Men in the US increasingly take testosterone supplements. This can lead to impulsive decision making. Hypo-gonadism, causing low T levels, can make a man fatigued, and uninterested in sex, which can be cured with T; but men with ordinary T levels are taking T. What is the effect?

Men and women were given the Cognitive Reflection test, which is a series of maths or logic puzzles with an intuitive, wrong answer and a need to think carefully to get the right answer. Eg, a bat and ball cost $1.10, the bat costs $1 more than the ball. How much does the ball cost? Not 10c.

Men and women given a testosterone boost are less likely to analyse carefully. They care less about what other people would think. They are more likely to think they outperform others. In simulated asset trading, they were more likely to overprice assets, and slower to recognise that prices were falling.

I got all that from the NYT, and recall a factlet from something I read some time- after watching a football match, fans of the winning team had increased T levels, and fans of the losing team had decreased T levels.

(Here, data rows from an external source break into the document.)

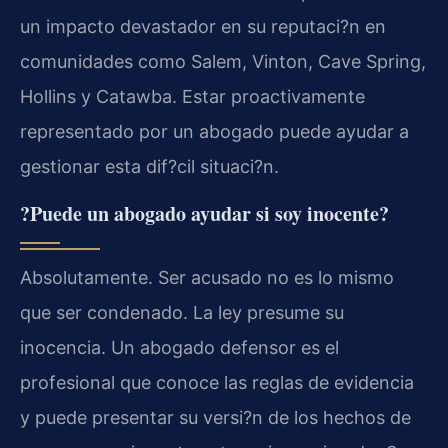
un impacto devastador en su reputaci?n en
comunidades como Salem, Vinton, Cave Spring,
Hollins y Catawba. Estar proactivamente
representado por un abogado puede ayudar a
gestionar esta dif?cil situaci?n.
?Puede un abogado ayudar si soy inocente?
Absolutamente. Ser acusado no es lo mismo
que ser condenado. La ley presume su
inocencia. Un abogado defensor es el
profesional que conoce las reglas de evidencia
y puede presentar su versi?n de los hechos de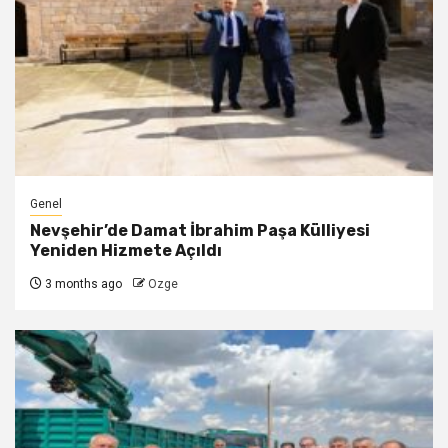
Genel
Nevşehir’de Damat İbrahim Paşa Külliyesi
Yeniden Hizmete Açıldı
3 months ago
Ozge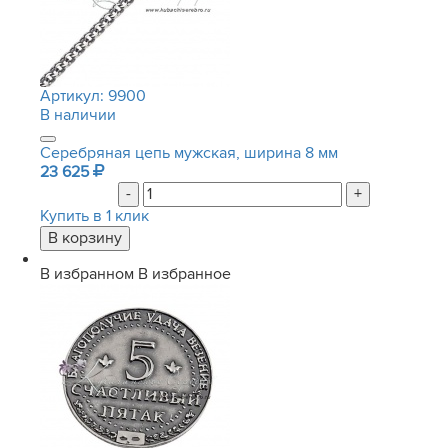
Артикул:
9900
В наличии
Серебряная цепь мужская, ширина 8 мм
23 625
-
+
Купить в 1 клик
В избранном
В избранное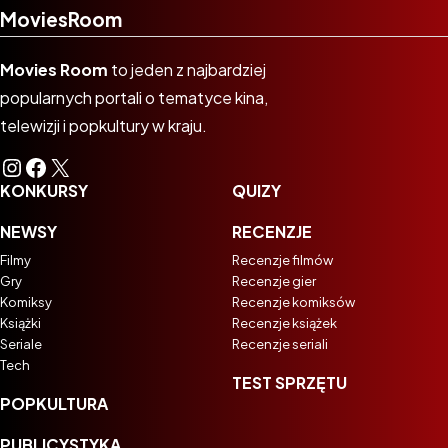
MoviesRoom
Movies Room
to jeden z najbardziej
popularnych portali o tematyce kina,
telewizji i popkultury w kraju.
Instagram
Facebook
X
KONKURSY
QUIZY
NEWSY
RECENZJE
Filmy
Recenzje filmów
Gry
Recenzje gier
Komiksy
Recenzje komiksów
Książki
Recenzje książek
Seriale
Recenzje seriali
Tech
TEST SPRZĘTU
POPKULTURA
PUBLICYSTYKA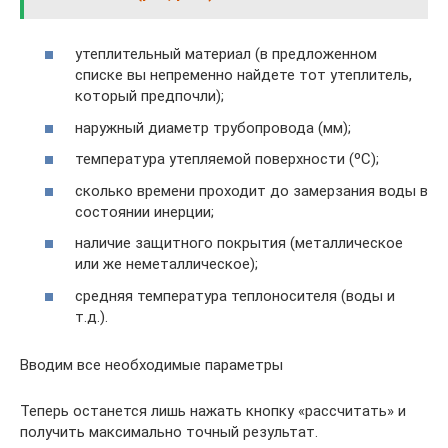
утеплительный материал (в предложенном
списке вы непременно найдете тот утеплитель,
который предпочли);
наружный диаметр трубопровода (мм);
температура утепляемой поверхности (ºC);
сколько времени проходит до замерзания воды в
состоянии инерции;
наличие защитного покрытия (металлическое
или же неметаллическое);
средняя температура теплоносителя (воды и
т.д.).
Вводим все необходимые параметры
Теперь останется лишь нажать кнопку «рассчитать» и
получить максимально точный результат.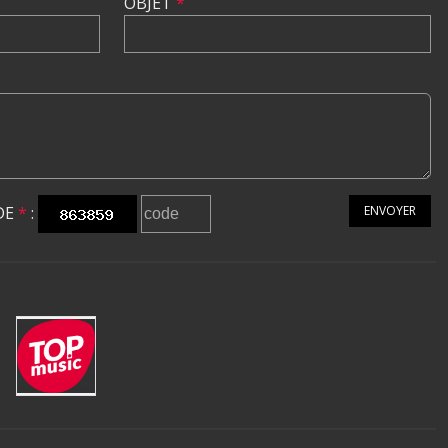
OBJET
*
DE
*
:
ENVOYER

More impulsive decision making could be worthwhile in a leader. Where are the mammoths we need to hunt? If our best way of working it out is magic with mammoth bones, it’s better to just guess. We need a decision and it almost does not matter what that decision is. Other people will be grateful for leadership.

In the more complex modern world, good decision making takes account of a wide variety of expertise, and a testosterone-inspired random plumping may be sub-optimal. The problem is, only the women notice.

If high-T males rampage through life damaging things, and women trail in their wake, fixing the mess, the man might never realise he had made any false steps. However the research does not prove that high-T is a bad thing, just that a sudden change in hormone levels can discombobulate a person. I knew that already.